Thanks Alan for enabling, via your comments, the connection with the Phil Wyman article. I followed up by finding his web site as well as the Randy Seiver site.
We had a lot of contact with the hippy culture here in Australia and found that an attitude of respect for where they were at, both spiritually and in life, opened doors to further conversation. It would not be stretching the point too far to say that most in the alternate life styles were alienated from “normal” society in general, and especially Christians, by the elitist attitudes displayed by those who despised their "difference" in very vocal and public ways. I know that much of this was because “normal” Christians didn’t know how to accept them as members of the same society in which they lived.
These, mostly young, people had seen through the stupidity of many of the material values held by most Christians. They questioned the value of a society which held some people as of more worth than others, many of them knew about an historic Jesus who went about doing good and serving others, who valued all people equally, and who put no value on material things apart from the good use they could serve. They wondered why a people, who invoked His name as precious, spent hundreds of dollars on finery to be displayed on Sunday, why most of the money they gave went to building ostentatious buildings, or paying speakers huge amounts of money, to travel long distances, to speak about the very same things as the local preachers spoke about.
On the other hand, these “alternates”, or “ferals”, as most “normal” people knew them, had such a high understanding of community , that the idea of community demonstrated by the Christians actually paled into insignificance. It might sound a little far fetched, but I learned that many had higher moral and ethical standards than any Christian would concede.
Christians, in our great brown land, have lost sight of the one thing which places all society on one level, that we are all sinners, and that the “good works” with which we try to prove our Christianity to God and men, are still foul, stinking rags in the eyes of our holy God. It is generally forgotten that every one of us was in the same spiritually unwashed state as those who are deemed irredeemable.

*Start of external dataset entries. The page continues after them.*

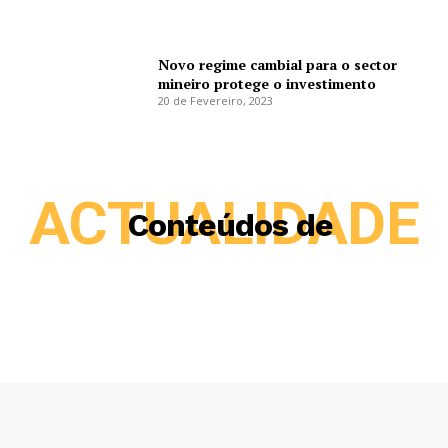
Novo regime cambial para o sector
mineiro protege o investimento
20 de Fevereiro, 2023
ACTUALIDADE
Conteúdos de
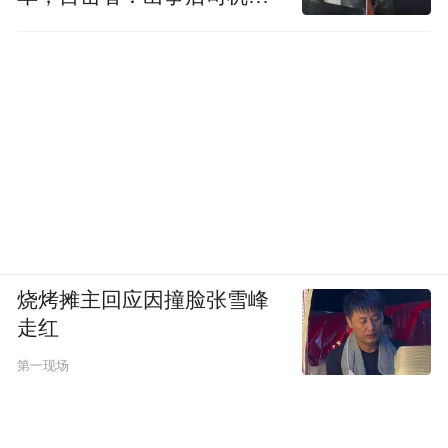
直坐车里
烧烤摊主回应因撞脸张雪峰
走红
第一现场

Until we clearly see ourselves as being of the same needy, Adamic stock as unbelievers, and still, with Paul, doing the things we ought not, and not doing the things we ought, we will be miserable disciple makers. We will not do that until leaders get off their thrones, and set the pace for those they lead by demonstrating leadership rather than lordship. How do I know? I've been there and mixed with others who were, and still are, there!
3 comments:
John,
Thank you for this post. I hope you decide to post more about your experiences. Your posts have been very helpful for me.
-Alan
John-
I, too, have appreciated your posts. So often people's posts are just theory, but your's are born of experience. Keep posting.
Kat
Thank you both for the encouragement.